Library design

The uncertainty estimation functionality in the library resides on three main entities:

Model wrappers: lm_polygraph/model_wrappers
Stat calculators: lm_polygraph/stat_calculators
Uncertainty estimators: lm_polygraph/estimators

This design aims to decompose the LLM inference, heavy calculations, and uncertainty estimation process for modularity, flexibility, and evaluation performance.

Model wrappers

Model wrappers aim to encapsulate the guts of LLM inference process and provide a standardized interface for stat calculators. At the moment, the library supports:

Wrapper for whitebox LLMs: lm_polygraph.model_wrappers.WhiteboxModel and lm_polygraph.model_wrappers.WhiteboxModelBasic
Wrapper for whitebox LLMs inferenced via vLLM: lm_polygraph.model_wrappers.WhiteboxModelvLLM
Wrapper for visual whitebox LLMs (image to text models): lm_polygraph.model_wrappers.VisualWhiteboxModel
Wrapper for LLMs deployed as services in the cloud, such as ChatGPT, Claude, etc. These models can be blackbox (when they provide only text) and greybox (when they provide also logits): lm_polygraph.model_wrappers.BlackboxModel

Different model types should be inferenced in different ways, so wrappers help to abstract the inference process. Note also that not all stat calculators and estimators are available for all model types. For example, blackbox models do not provide logits, so only sampling-based and verbalized estimators are available. vLLMs does not provide access to internal states of the model, so attention-based methods are not supported by them.

Stat calculators

Stat calculators perform heavy computations on top of the LLM. They control the LLM’s inference and postprocess its results. The reason behind that is because UQ methods require special output from the LLM or need to aggregate results of multiple inferences. Usually, there is not just one stat calculator, but a chain of them. For example, for performing claim-level UQ, you need to infer an LLM with GreedyProbsCalculator and split the generated text into atomic claims using ClaimsExtractor. During benchmarking the results of the stat calculators could be consumed by many different uncertainty estimators, hence saving time for repetitive calculations.
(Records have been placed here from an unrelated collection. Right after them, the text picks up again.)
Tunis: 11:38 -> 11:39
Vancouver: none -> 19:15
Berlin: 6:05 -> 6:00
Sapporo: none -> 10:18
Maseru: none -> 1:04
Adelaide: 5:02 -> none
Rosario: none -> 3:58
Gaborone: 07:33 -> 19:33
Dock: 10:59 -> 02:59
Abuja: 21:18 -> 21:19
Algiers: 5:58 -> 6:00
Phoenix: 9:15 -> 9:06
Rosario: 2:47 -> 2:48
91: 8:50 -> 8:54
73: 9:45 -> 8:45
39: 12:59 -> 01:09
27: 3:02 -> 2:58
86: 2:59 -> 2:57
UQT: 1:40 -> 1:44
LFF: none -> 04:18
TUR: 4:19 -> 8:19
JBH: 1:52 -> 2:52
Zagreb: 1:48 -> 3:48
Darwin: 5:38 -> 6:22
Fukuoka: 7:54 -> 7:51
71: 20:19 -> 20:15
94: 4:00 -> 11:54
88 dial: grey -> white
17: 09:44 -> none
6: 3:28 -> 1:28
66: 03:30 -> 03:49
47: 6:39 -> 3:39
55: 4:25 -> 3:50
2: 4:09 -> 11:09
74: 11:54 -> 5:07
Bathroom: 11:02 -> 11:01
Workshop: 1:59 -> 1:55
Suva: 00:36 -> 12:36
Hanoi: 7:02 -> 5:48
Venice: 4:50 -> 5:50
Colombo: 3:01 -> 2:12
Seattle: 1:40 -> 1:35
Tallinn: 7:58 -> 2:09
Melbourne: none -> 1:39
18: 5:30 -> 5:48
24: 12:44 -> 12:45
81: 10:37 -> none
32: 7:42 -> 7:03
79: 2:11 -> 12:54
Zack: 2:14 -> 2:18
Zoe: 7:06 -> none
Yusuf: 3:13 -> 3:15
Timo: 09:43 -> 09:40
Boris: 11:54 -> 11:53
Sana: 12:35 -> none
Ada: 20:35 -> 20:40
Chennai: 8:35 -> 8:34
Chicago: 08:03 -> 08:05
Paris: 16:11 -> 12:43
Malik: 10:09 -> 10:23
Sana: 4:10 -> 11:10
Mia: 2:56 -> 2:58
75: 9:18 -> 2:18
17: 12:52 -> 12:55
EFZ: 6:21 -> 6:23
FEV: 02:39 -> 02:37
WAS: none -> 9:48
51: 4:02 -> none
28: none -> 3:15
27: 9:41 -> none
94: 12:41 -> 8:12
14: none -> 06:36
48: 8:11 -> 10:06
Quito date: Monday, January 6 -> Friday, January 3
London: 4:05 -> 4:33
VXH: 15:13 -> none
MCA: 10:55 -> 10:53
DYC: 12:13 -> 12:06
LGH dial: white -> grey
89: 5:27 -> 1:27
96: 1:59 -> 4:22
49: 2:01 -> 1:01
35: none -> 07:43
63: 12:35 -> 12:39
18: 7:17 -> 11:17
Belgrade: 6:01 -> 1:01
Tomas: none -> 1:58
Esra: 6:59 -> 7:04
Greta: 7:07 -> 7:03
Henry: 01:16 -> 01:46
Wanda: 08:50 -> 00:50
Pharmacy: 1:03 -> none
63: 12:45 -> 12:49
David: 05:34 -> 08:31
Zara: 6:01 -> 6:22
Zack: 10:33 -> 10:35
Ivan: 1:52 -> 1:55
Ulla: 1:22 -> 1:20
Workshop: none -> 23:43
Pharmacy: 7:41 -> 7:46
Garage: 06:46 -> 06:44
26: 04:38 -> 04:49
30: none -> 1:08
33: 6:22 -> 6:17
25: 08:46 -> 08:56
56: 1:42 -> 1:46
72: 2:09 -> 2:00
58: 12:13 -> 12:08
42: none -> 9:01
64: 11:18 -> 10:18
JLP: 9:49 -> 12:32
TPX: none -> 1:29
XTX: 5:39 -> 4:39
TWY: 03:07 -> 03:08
Due to differences in inference procedures for different model types, stat calculators are not universally compatible with all model wrappers. To determine what LLM types are supported by a stat calculator, you can look at the type of the model argument in the __call__ method. The most general stat calculator has the type Model. For example, the type of the argument for GreedyProbsVisualCalculator is VisualWhiteboxModel.

Estimators

Estimators are the final step in the uncertainty estimation process. They take the results of the stat calculators and aggregate them into the uncertainty score. The majority of estimators are computationally light, because in benchmarking the results of heavy computations should be leveraged by multiple uncertainty estimators for efficiency.

Automatic resolution of stat calculators for estimators

UEManager is used for automatic resolution of stat calculators for estimators. This is crucial for

High-level API represented by the estimate_uncertainty function.
Benchmarking process represented by the polygraph_eval script.

Default configuration

estimate_uncertainty and option stat_calculators: auto in polygraph_eval leverage the configuration of stat_calculators and estimators specified in the lm_polygraph/defaults directory.